Das Wichtigste in Kürze:

  • Die Arbeitswelt steht vor einem tiefgreifenden Umbruch. Führungskräfte müssen neue Ansätze finden, mit Unsicherheit, Tempo und Komplexität produktiv umzugehen.
  • Moderne Führung erfordert heute mehr denn je Selbstführung sowie die Fähigkeit, Sinn zu stiften, emotionale Verbundenheit zu fördern und die Mitarbeitenden für ein gemeinsames Ziel zu begeistern.
  • Junge Menschen wollen zunehmend nicht mehr führen. Unternehmen müssen neue Modelle schaffen: partizipativ, sinnstiftend, entwicklungsorientiert.

Frau Bruch, was verstehen Sie unter Leadership?

Leadership bedeutet per Definition, Menschen zu befähigen, gemeinsame Ziele zu erreichen. In den letzten Jahren ist dabei ein Aspekt besonders in den Fokus gerückt: Gute Führung beginnt bei der Führungsperson selbst – beim Umgang mit der eigenen Energie, mit dem Fokus auf ein klares Ziel und mit innerer Stabilität. Gerade weil so viele Führungskräfte erschöpft sind – gemäss einer unserer aktuellen Umfragen über 50 Prozent –, wird Selbstführung zur Schlüsselkompetenz.

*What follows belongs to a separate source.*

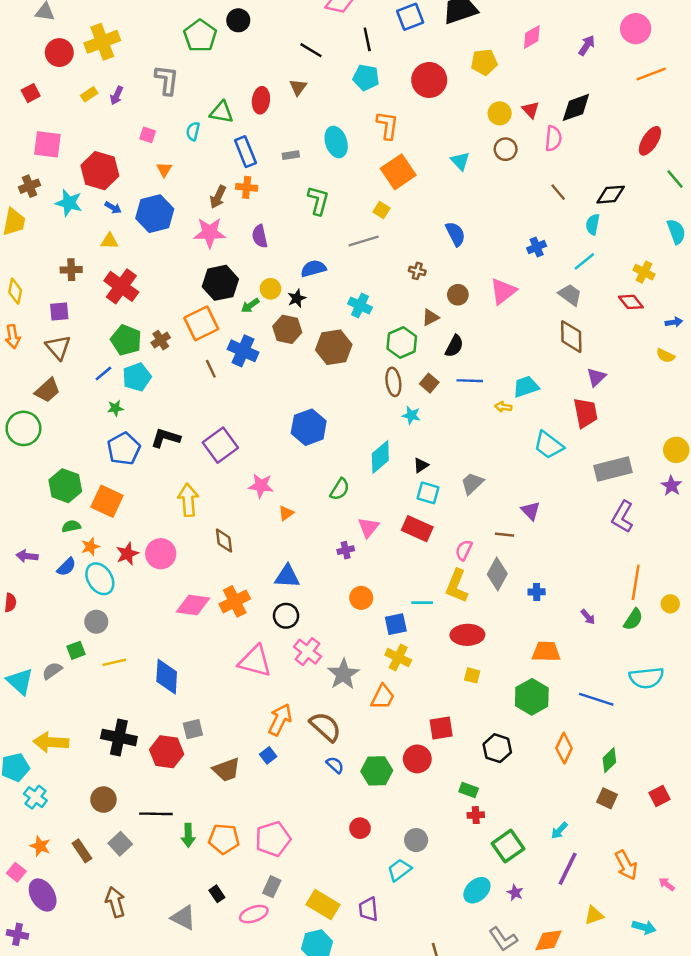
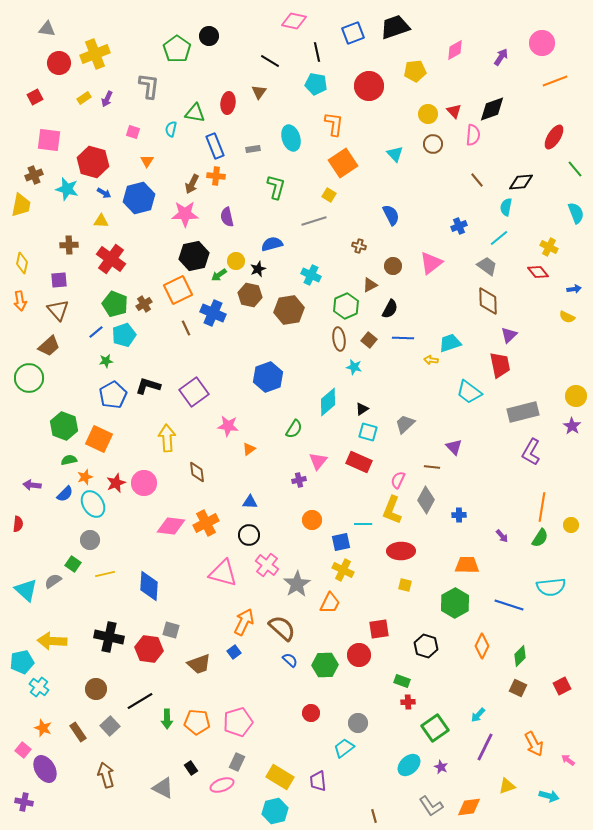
blue triangle: (287, 576) -> (250, 502), size x0.7
green square: (76, 650) -> (73, 564), turned -35
gray square: (193, 729) -> (171, 630), turned 30
black line: (156, 814) -> (140, 701), turned -32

Wie hat sich Leadership in den letzten Jahren gewandelt?

Die Anforderungen an die Führung haben sich drastisch verändert. Wir befinden uns in einer grundlegenden Umwälzung – ausgelöst unter anderem durch Digitalisierung, zunehmende Disruption und einen Arbeitskräftemangel.

Führungskräfte stehen heute nicht nur unter erhöhtem Druck, sondern die Anforderungen an sie erscheinen oft auch widersprüchlich, diffus oder sind schwer zu greifen. Viele geben diesen Druck an ihre Teams weiter. Inzwischen befinden sich 75 Prozent der Unternehmen in einer Beschleunigungsfalle: Das Gefühl von Überhitzung, Energiemangel oder Arbeiten am Limit ist weit verbreitet. Und das hat viel mit der Führung zu tun.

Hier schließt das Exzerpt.